I prefer the first definition by far. I relate the question to ergodic theory, as seems appropriate, and assume that the chain hass finitely many possible values, so as to not bother with positive recurrence.
Let us consider a finite state space $A$, and denote all the possible sequences of element in $A$ by $X:=A^{\mathbb{N}}$. Let us define a transformation $\sigma$ on $X$ by $(\sigma x)_n = x_{n+1}$ on $X$. For $x \in X$, we have $x_n = (\sigma^n x)_0$. In other words, by applying the transformation $\sigma$, I can read the successive values of a given sequence.
Now, let us take some probability measure $\mu$ on $A$ with full support (so as to see everything), and a stochastic matrix $P$ (the transition kernel). Using $\mu$ as the distribution of $X_0$ and the matrix $P$ to define transitions, we get a Markov chain $(X_n)_{n \geq 0} = x = ((\sigma^n x)_0)_{n \geq 0}$, which is a stochastic process with values in $A$. The distribution of $(X_n)_{n \geq 0}$ is a measure $\overline{\mu}$ on $A^{\mathbb{N}}$ which satisfies the usual conditions on cylinders, and whose first marginal is $\mu$.
The construction may look a bit confusing. However, if you forget about $\sigma$, it is what is done more or less informally when one defines Markov chains (that is the construction may be hidden, but it is there).
Hence, we can consider a Markov chain as a dynamical system $(X, \sigma)$ together with a probability measure $\overline{\mu}$. We can use the definitions of ergodic theory, and what we get in the end is that:
- the system $(X, \sigma, \overline{\mu})$ is measure-preserving if and only if $\mu$ is stationnary for $P$;
- the system $(X, \sigma, \overline{\mu})$ is ergodic (in the sense of ergodic theory) if and only if the Markov chain is irreducible;
- the system $(X, \sigma, \overline{\mu})$ is mixing if and only if the Markov chain is irreducible and aperiodic.
So these are two very different conditions, and aperiodicity does not correspond to ergodicity.

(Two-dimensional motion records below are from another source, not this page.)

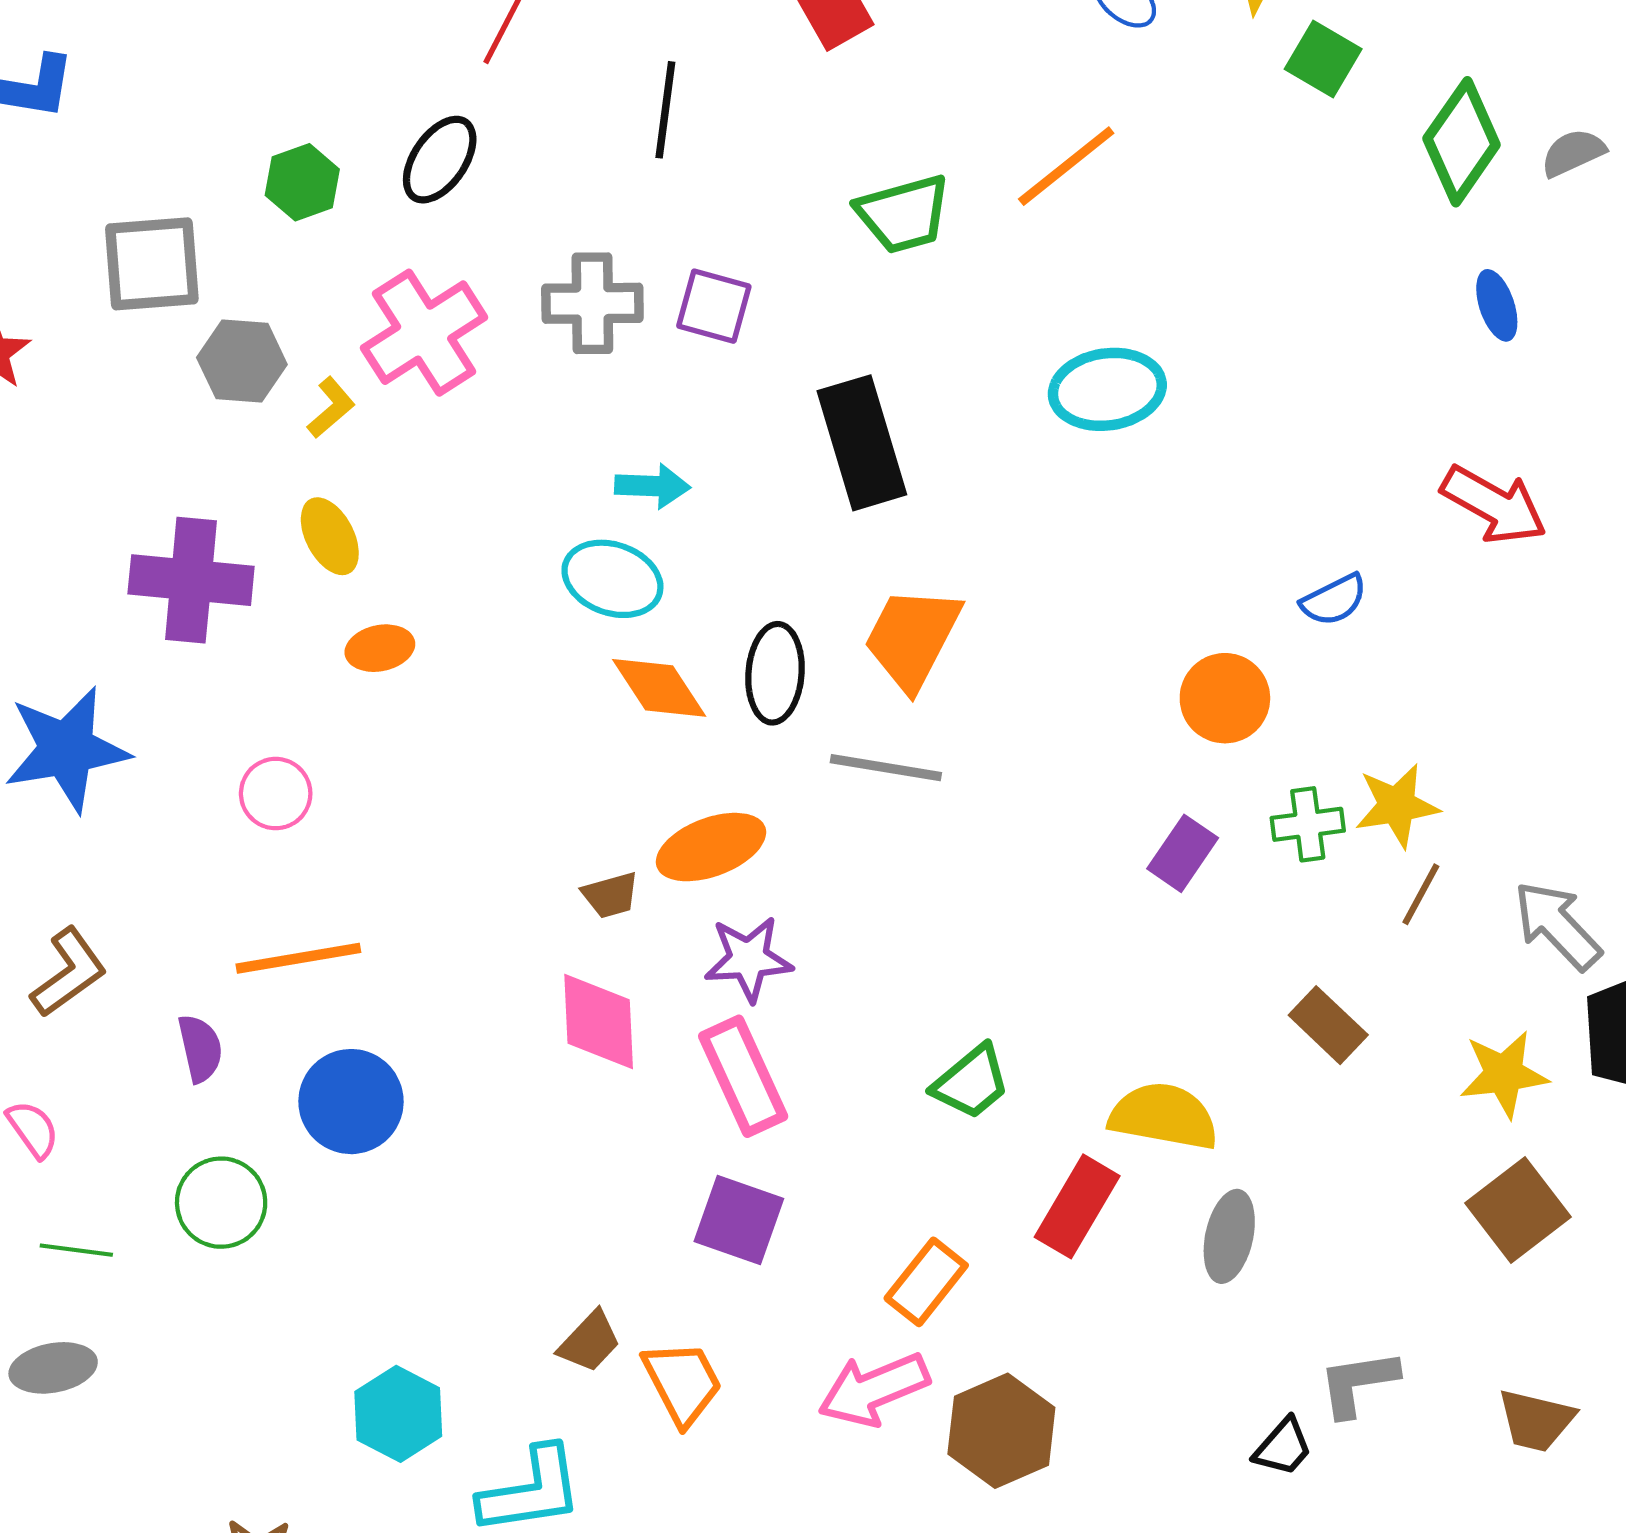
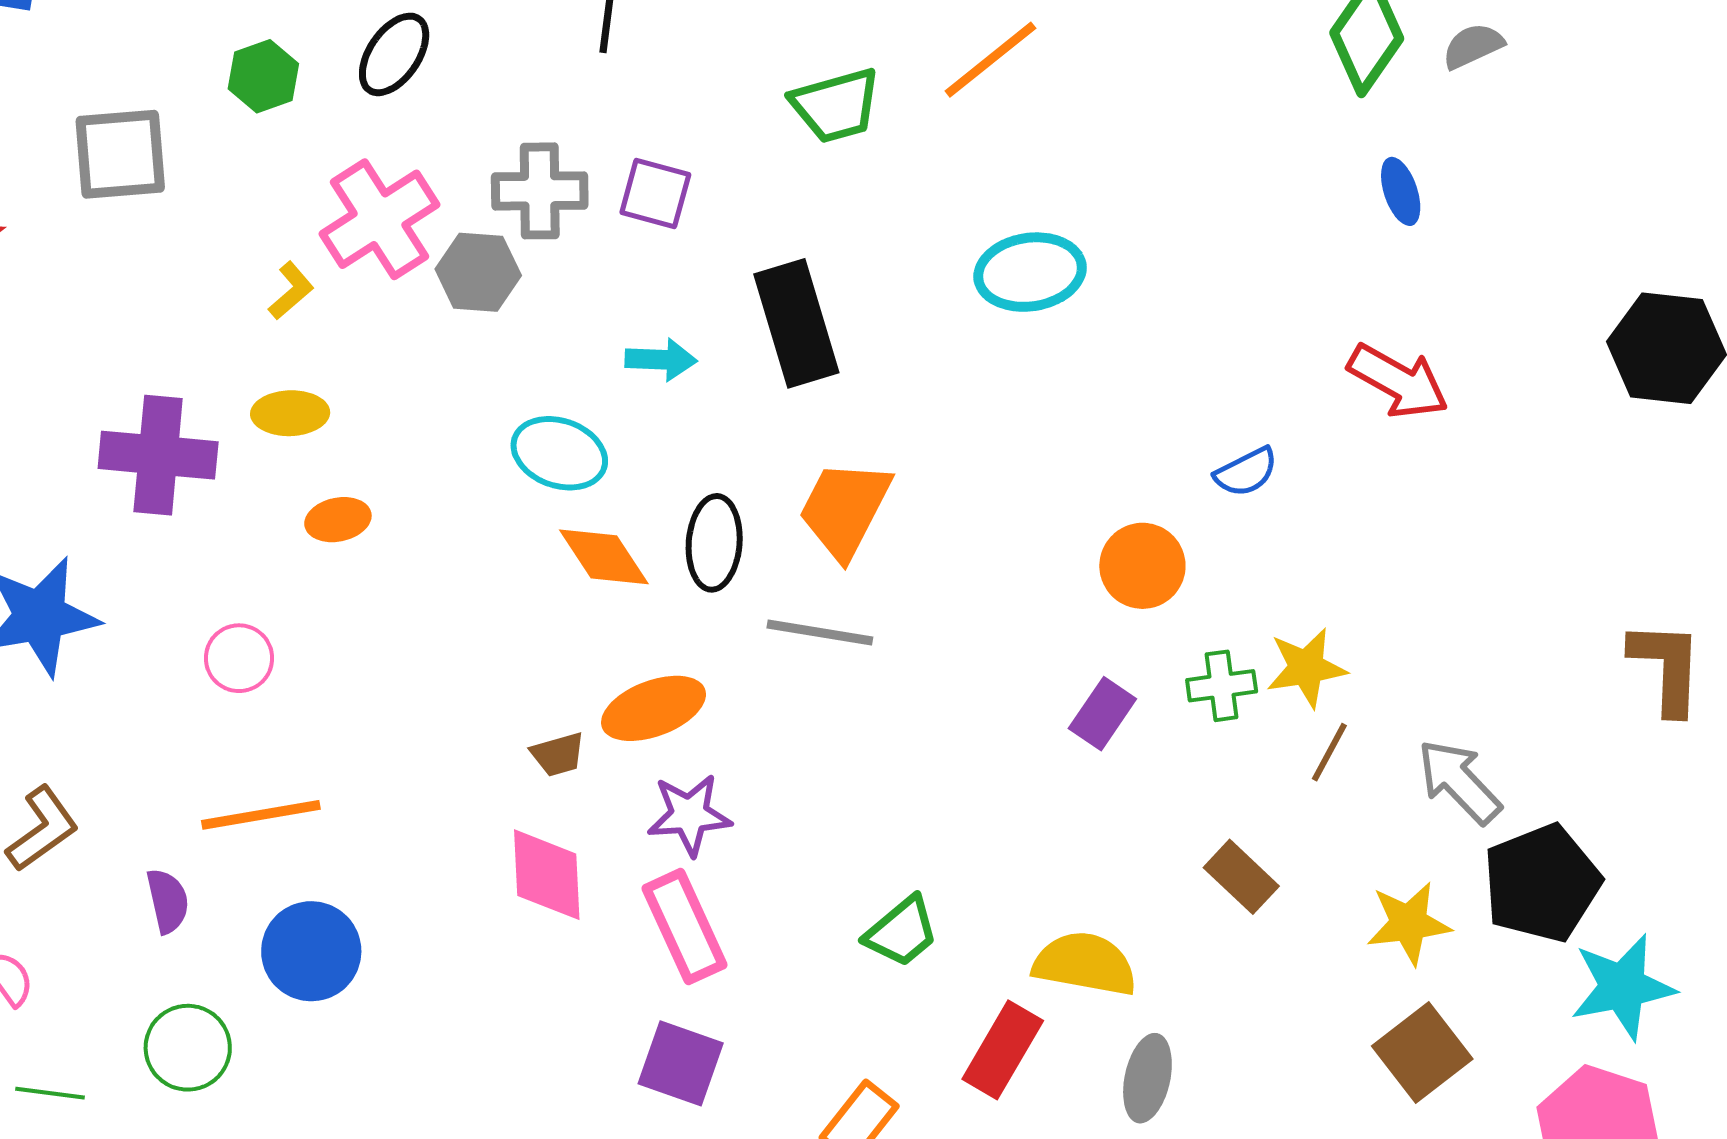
gray hexagon: (242, 361) -> (478, 272), moved
cyan arrow: (652, 486) -> (661, 360), moved
yellow ellipse: (330, 536) -> (290, 413), turned -64

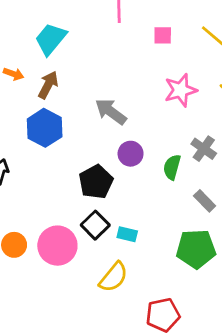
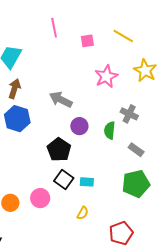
pink circle: (57, 246) -> (40, 198), size x0.7
yellow semicircle: (114, 277) -> (83, 213), size x0.6

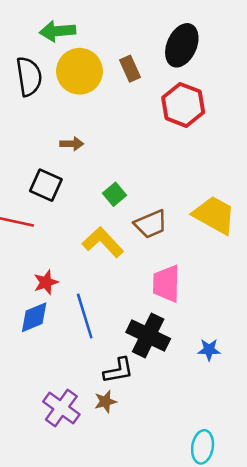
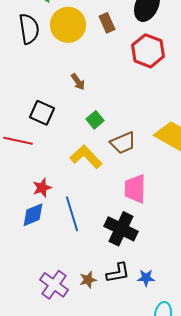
brown arrow: (72, 144) -> (78, 82), moved, turned 54
blue star: (209, 350) -> (146, 278), moved
black L-shape: (118, 370) -> (118, 273), moved

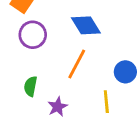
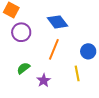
green semicircle: (31, 86) -> (23, 68), turned 48

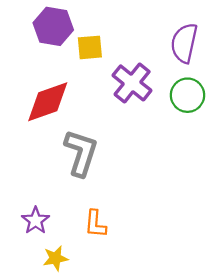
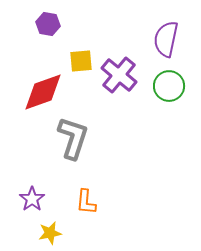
purple hexagon: (53, 26) -> (48, 24), size x0.7
yellow square: (90, 47) -> (81, 61), moved

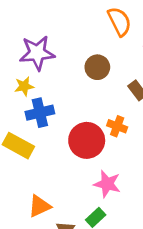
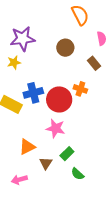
blue cross: (40, 113) -> (33, 93), moved
pink star: (107, 184) -> (56, 128), moved

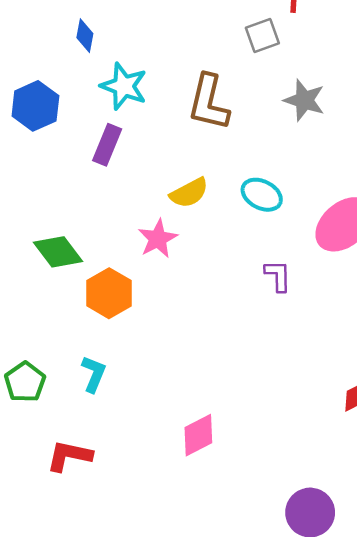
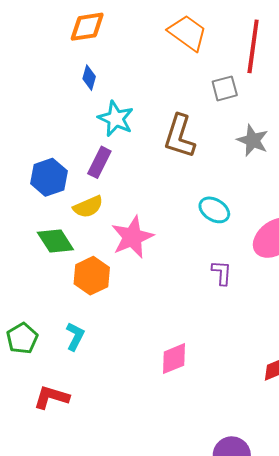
blue hexagon: (35, 106) -> (49, 177), moved
yellow semicircle: (189, 193) -> (88, 207), moved
pink star: (158, 239) -> (132, 237), size x1.4
pink diamond: (198, 435) -> (174, 359), moved

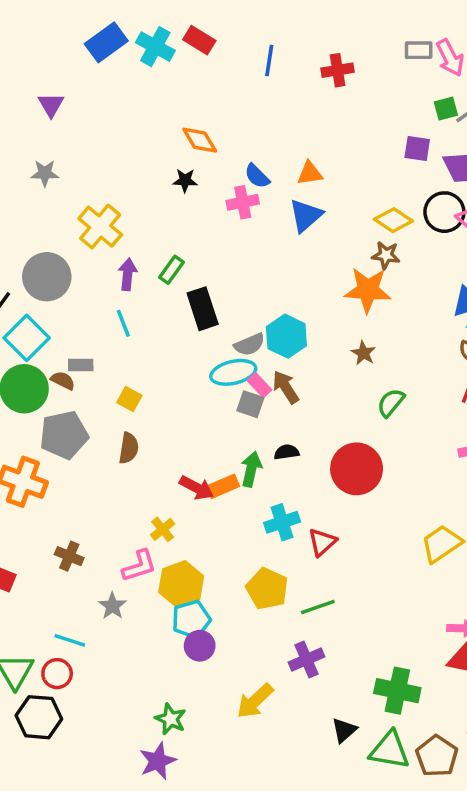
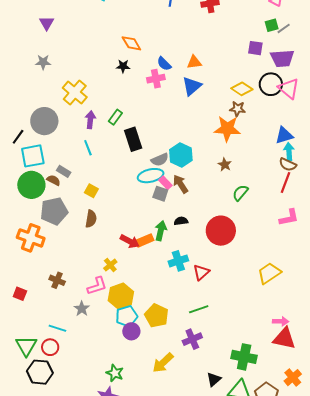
cyan square: (27, 338) -> (33, 156), turned 35
gray rectangle: (81, 365) -> (64, 171), turned 32
yellow pentagon: (267, 589) -> (157, 316), moved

As a corollary, one can apply ergodic theorems to Markov chains with no need for aperiodicity.
What you're confusing is the idea of the existance invariant measure and convergence to the invariant distribution.
A lot of Markov chains have invariant measures (in fact, on a finite state space you always have at least one, and in general for irreducibility a null recurrent chain will have an invariant measure and positive recurrent will have invariant distributions) but don't converge to the invariant measure from any measure other than the invariant measure. In the example you give, they are both irreducible, not aperiodic so you don't have convergence to the invariant distribution (but it does have an invariant distribution).
I'd recommend reading Ch. 1 of Norris' Markov Chains for more details.
Best Answer
Yes, the Markov chain you gave is aperiodic. To see this, you can try proving that whenever the underlying graph is strongly connected (or, in other words, the MC is irreducible) and contains at least one self-loop, then the Markov chain is aperiodic.